Close to the level of the ground the barrier formed by the Sentinels was a dense wall that could not be easily ignored. Squirrels might squeeze between the Walking Trees, but nothing much larger would manage the feat.
Higher in the air was a different tale. The Mother-Vine was set in her ways and while she offered a little yield, she did not easily change her shape.
The Sa’ba Taalor took advantage of that.
Glo’Hosht walked the Mother-Vine with grace, and brought death along for companionship.
How many prayers can be said in the dark? Medba did not know, but he said more of them and tried to find a limit.
Old Root surrounded them and most of the people around him were calm, save a few of the children who were scared and uncertain how to act in the hidden chamber that the Sentinel provided.
When he was younger, he’d asked his father about the chamber, wanting to know how it was that the cavernous area could exist without killing the Walking Tree.
“Mother-Vine feeds the Sentinels and provides,” his father had said. “That is her way.” He’d thought as a young lad that the place was carved into the great tree. It was only later that he learned the hidden places locked away within the trees grew naturally.
The Mother-Vine provides. The words were true all his life but now he feared otherwise.

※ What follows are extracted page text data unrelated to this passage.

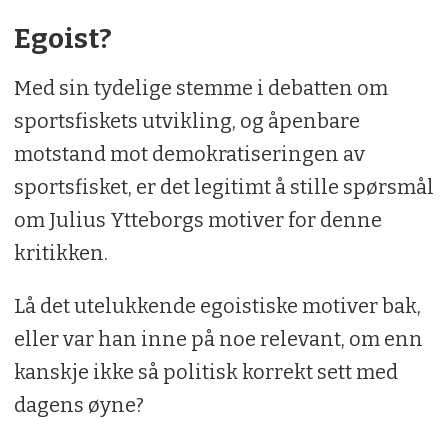
Egoist?
Med sin tydelige stemme i debatten om
sportsfiskets utvikling, og åpenbare
motstand mot demokratiseringen av
sportsfisket, er det legitimt å stille spørsmål
om Julius Ytteborgs motiver for denne
kritikken.
Lå det utelukkende egoistiske motiver bak,
eller var han inne på noe relevant, om enn
kanskje ikke så politisk korrekt sett med
dagens øyne?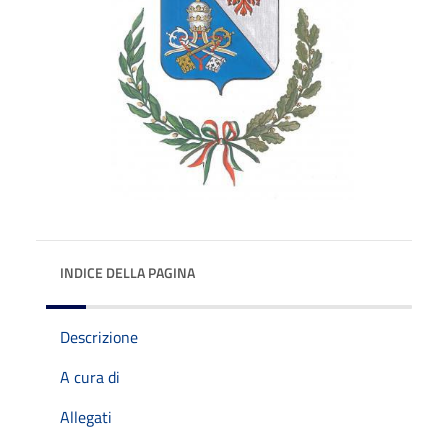
INDICE DELLA PAGINA
Descrizione
A cura di
Allegati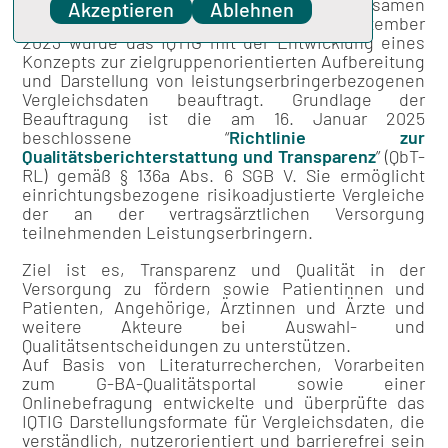
Durch den
Beschluss
des Gemeinsamen
Akzeptieren
Ablehnen
Bundesausschusses (G-BA) vom 6. September
2023 wurde das IQTIG mit der Entwicklung eines
Konzepts zur zielgruppenorientierten Aufbereitung
und Darstellung von leistungserbringerbezogenen
Vergleichsdaten beauftragt. Grundlage der
Beauftragung ist die am 16. Januar 2025
beschlossene “
Richtlinie zur
Qualitätsberichterstattung und Transparenz
” (QbT-
RL) gemäß § 136a Abs. 6 SGB V. Sie ermöglicht
einrichtungsbezogene risikoadjustierte Vergleiche
der an der vertragsärztlichen Versorgung
teilnehmenden Leistungserbringern.
Ziel ist es, Transparenz und Qualität in der
Versorgung zu fördern sowie Patientinnen und
Patienten, Angehörige, Ärztinnen und Ärzte und
weitere Akteure bei Auswahl- und
Qualitätsentscheidungen zu unterstützen.
Auf Basis von Literaturrecherchen, Vorarbeiten
zum G-BA-Qualitätsportal sowie einer
Onlinebefragung entwickelte und überprüfte das
IQTIG Darstellungsformate für Vergleichsdaten, die
verständlich, nutzerorientiert und barrierefrei sein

The sounds from outside the great tree were horrid. There were roars and screams and then, possibly worst of all, there was silence.

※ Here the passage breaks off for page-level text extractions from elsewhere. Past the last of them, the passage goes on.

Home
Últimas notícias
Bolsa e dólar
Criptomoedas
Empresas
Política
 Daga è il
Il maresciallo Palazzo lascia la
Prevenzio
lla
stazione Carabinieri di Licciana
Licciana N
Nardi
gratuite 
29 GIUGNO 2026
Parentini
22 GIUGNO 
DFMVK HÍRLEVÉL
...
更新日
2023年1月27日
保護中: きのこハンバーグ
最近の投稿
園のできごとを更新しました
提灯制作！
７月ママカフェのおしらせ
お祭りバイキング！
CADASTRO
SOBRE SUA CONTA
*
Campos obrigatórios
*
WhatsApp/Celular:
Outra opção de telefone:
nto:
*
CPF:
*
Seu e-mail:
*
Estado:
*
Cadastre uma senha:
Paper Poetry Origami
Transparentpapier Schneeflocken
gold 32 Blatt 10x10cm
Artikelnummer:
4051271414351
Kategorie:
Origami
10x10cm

He had lived over seventy years in the world, and Medba was not afraid of much, but the silence l
eft his senses stretched, and every noise, every breath of air that moved across his skin was a reason to wonder what would happen next.
The air inside the chamber was heavy. Too many bodies crushed into the area. There was air to breathe, but it grew as humid and hot as the worst part of the summer in the chamber.

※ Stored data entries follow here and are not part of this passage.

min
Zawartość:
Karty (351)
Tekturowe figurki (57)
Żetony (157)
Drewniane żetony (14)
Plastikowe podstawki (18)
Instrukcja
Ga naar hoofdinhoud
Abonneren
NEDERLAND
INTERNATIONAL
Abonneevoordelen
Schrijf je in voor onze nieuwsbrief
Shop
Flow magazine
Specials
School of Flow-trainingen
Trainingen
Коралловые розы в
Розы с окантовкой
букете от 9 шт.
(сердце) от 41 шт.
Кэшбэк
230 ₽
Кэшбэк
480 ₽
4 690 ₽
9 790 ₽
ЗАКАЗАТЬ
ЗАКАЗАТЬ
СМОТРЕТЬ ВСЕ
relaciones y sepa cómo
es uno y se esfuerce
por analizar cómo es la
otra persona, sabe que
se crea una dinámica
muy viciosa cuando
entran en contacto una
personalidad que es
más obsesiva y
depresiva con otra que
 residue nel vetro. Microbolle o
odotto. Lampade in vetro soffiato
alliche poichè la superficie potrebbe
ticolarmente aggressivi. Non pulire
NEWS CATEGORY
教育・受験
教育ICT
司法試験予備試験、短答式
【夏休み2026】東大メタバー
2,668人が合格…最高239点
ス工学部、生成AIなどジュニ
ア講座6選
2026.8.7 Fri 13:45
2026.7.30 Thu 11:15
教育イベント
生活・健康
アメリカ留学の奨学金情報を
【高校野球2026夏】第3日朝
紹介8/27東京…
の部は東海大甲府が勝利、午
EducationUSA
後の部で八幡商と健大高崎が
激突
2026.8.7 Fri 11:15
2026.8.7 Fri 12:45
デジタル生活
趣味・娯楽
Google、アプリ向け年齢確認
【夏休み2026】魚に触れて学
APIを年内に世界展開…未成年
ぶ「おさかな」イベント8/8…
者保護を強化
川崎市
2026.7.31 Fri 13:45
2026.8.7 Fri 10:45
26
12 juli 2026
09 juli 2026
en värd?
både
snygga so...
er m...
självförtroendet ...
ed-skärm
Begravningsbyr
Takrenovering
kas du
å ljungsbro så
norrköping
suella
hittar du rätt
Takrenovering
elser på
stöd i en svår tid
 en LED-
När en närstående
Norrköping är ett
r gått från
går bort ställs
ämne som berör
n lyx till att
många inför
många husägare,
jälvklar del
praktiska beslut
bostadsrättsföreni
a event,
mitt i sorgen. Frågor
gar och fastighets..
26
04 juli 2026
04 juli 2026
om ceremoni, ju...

Babies and little ones fidgeted and then one started crying, a sputtering, frustrated noise, and others followed suit.
The Mother-Vine provides, but damn, the sounds would surely draw someone to them if they did not abate.
A great rapping struck against the wall behind him and continued on, moving slowly along the edge of the wood, a notice to all inside that someone had found them.
His stomach clenched.
Not far away a boy hollered into the darkness, “We’re here!” His voice was panicked. Like as not he thought whoever heard them was there to save them from the darkness. Somebody slapped the child hard, a loud report that cut off the boy’s screams and replaced them with shocked sobs.
Through the walls of their shelter a voice spoke in a language that made no sense. The voice echoed impossibly.
A moment later the hidden door of the chamber shook violently. Several blows hit the thick wood and then the impossible happened. The wooden barrier, strong as any shield ever made, broke under the repeated impacts.
This time when the boy screamed, several other voices joined in.
Medba rose on shaky legs and held his weight for a moment with his arm as well as his legs while he leaned against the rounded wall. The wood was warm and soft to his touch, nowhere near as harsh as he knew the outer bark of the tree to be. Inside the nurturing shelter. Outside the wall of protection.
And then the outside found its way in. The blow was enough to split the protection of the door completely and flinders of the remains bounced throughout the interior.